The essay opens with a thesis-anchoring analogy, then traces the story's pre-action backstory as an empathy-building device. It moves through character contrast, evaluates the non-linear structure, connects structural choice to the story's theme of acceptance, and closes with a synthesis. Each paragraph advances from the previous, producing a mostly linear argumentative arc despite discussing a non-linear text.
"Form follows function" is a tried and true aphorism in architecture as well as in literature. Just as Frank Lloyd Wright's Fallingwater is built to showcase the natural beauty of water — it is literally constructed over a waterfall — a successful short story must be wrought in a way that emphasizes the soul of the story. Alice Walker's "Everyday Use" is a story about many things: family, identity, race, and culture.

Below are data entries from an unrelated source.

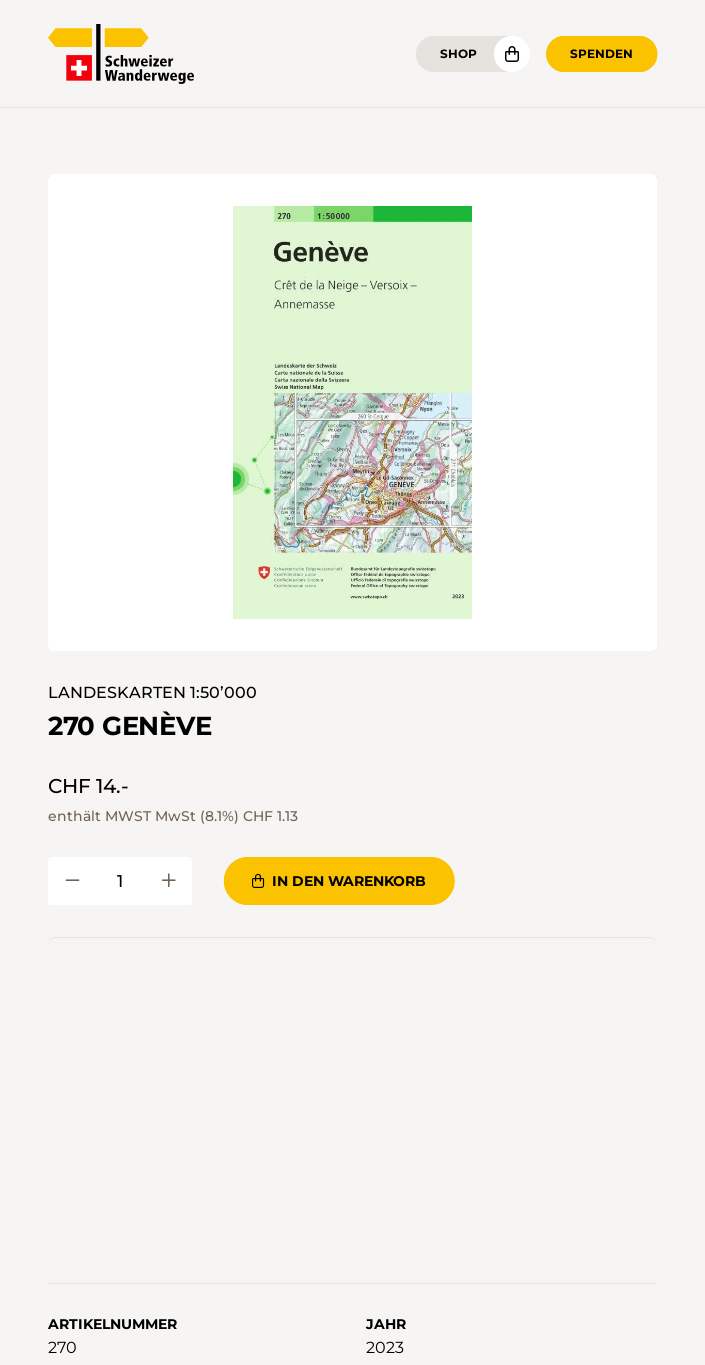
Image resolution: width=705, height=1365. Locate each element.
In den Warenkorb (339, 881)
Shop (458, 53)
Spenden (601, 53)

But at the end of the day, the story's purpose is to have an effect on the reader.
To maximize this effect, Walker's story is told non-linearly, revealing plaintive details of the characters' lives and experiences that appeal to the reader's empathetic sensibilities before the main action takes place. That is to say, if the story had started on page 51 and simply recounted the quilt episode without the details in the backstory, the reader would not be affected in the same way — the episode would feel flat and uninvolving.
Walker wants the reader to be engaged with the hard, provincial upbringing of the story's main characters. She wants the reader to understand that life has not been easy for the protagonist or her daughters. But Walker also wants to create a clear separation: the protagonist and Maggie on one side, and Dee on the other. Although life has been hard for all of them, Dee has taken a different approach — perhaps even caught a break in life that Maggie has certainly not had.
The mother explains, "She thinks her sister has held life always in the palm of one hand, that 'no' is a word the world never learned to say to her" (Walker 47). Right here the reader recognizes the otherness Dee possesses. Whereas Maggie, like her mother, is provincial, Dee is worldly and cultured. Dee is described as having style, whereas the mother describes herself as "large, big boned with rough, man-working hands" (Walker 47).
Then there is this description of Maggie, which is particularly heartrending when set against the image the reader has already developed of Dee: "Have you ever seen a lame animal, perhaps a dog run over by some careless person rich enough to own a car, sidle up to someone who is ignorant enough to be kind to him? This is the way my Maggie walks" (Walker 49). There is obviously a great deal going on in this metaphor. For one, the reader gains a sense of how impoverished the family really is — they are so poor they cannot afford a car, though this may also reflect the economics of the time period.
More importantly, the imagery gives Maggie genuine depth as a fictional character. She is compared to a lame, injured animal, and the reader soon learns she was badly burned in a fire. The point Walker is driving home is clear: Maggie and Dee come from the same place but are, in every meaningful sense, two very different people. Alice Walker uses this contrast not simply for dramatic effect but to prepare the reader emotionally for the conflict over the quilts that follows.
As readers, we must recognize that stories are told the way they are on purpose. That purpose — in this case the form — is inextricably bound to the overall effect the story creates in the reader. As much as we enjoy deconstructing and dissecting aspects of fictional narratives, we must bear in mind that fiction works because it is indivisible: because form not only follows function, but because form is melded to function. In "Everyday Use," Walker's structural choices and her thematic concerns are one and the same.